A-Z Feature Engineering With Starbucks

Published in

Towards Data Science

11 min readAug 1, 2019

It is estimated that 80% of the data science process is dedicated to gathering and molding the data into a workable shape. Many organizations sit on heaps of data that can come in various shapes an forms.

In this post we are going to see how business acumen and a customer-centric approach translate into deriving useful insights, known as feature engineering.

The data can be found on github and contains simulated customer behavior on the Starbucks rewards mobile app, as it would happen in real life. Once every few days, Starbucks sends out an offer to users of the mobile app.

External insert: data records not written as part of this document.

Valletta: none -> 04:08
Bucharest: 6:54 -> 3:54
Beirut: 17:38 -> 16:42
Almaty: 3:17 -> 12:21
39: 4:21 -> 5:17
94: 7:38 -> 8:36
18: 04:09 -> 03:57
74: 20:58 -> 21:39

A rigorous methodology at the beginning can translate into a seamless implementation, such as making a recommendation engine.

This post is verbose in explanation and code comments: It seeks to elucidate every step that goes into the feature engineering process.

The Dataset

The dataset is divided into three JSON files:

portfolio: contains offer ids and meta data about each offer (duration, type, etc.)
profile: demographic data for each customer
transcript: records for transactions, offers received, offers viewed, and offers completed

Each file deals with a theme of the feature engineering process. Our end goal is to funnel the three files into a comprehensive user-feature dataframe and a user-item matrix. We will make use of python 3.x libraries such as pandas (pd), numpy (np), matplotlib (plt), and seaborn (sns).

Portfolio

The first file deals with offers that can be merely an advertisement for a drink or an actual offer such as a discount or buy one get one free(BOGO). Some users might not receive any offer during certain weeks.

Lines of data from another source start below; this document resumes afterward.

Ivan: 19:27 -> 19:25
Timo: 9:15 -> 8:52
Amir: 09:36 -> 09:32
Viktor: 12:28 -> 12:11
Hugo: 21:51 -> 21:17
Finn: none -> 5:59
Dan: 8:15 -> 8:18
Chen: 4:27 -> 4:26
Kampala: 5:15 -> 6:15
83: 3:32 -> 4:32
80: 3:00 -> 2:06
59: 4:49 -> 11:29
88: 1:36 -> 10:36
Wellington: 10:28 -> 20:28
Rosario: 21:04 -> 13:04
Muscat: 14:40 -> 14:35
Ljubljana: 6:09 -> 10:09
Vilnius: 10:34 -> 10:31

We load the portfolio using the pandas.read_json method

We can display the portfolio in a single view:

Below is an interpretation of our original columns, it is advised to use pandas.dtypes at the beginning to confirm the data types.

id (string) — offer id
offer_type (string) — type of offer ie BOGO, discount, informational
difficulty (int) — minimum required spend to complete an offer
reward (int) — reward given for completing an offer
duration (int) — time for offer to be open, in days
channels (list of strings)

We notice that the offer id is a series of strings with no particular meaning, it would be useful to replace those with integers. It would be more useful if those integers had some meaning behind the numbering: Let a smaller offer id denote an easier difficulty.

We make use of python’s built-in zip and dict constructor to map offers to integers. We create a dictionary for the other direction should we need to go back.

Moreover we can see that channel can only take four values: email, mobile, media, and social. Given that it is a list nested within a column, we use pandas.get_dummies and pandas.Series:

The result is a much more readable table, where a 1 indicates true and 0 false. We apply the same method to the offer_type feature. We apply the same method to the offer_type column and create a offer_type_dum table.

For reward and difficulty, we do not know much about the units. Is the reward in USD or some app coins? How is difficulty measured? Uncertainty is a part of the data science process, in this case we will leave the two features unchanged.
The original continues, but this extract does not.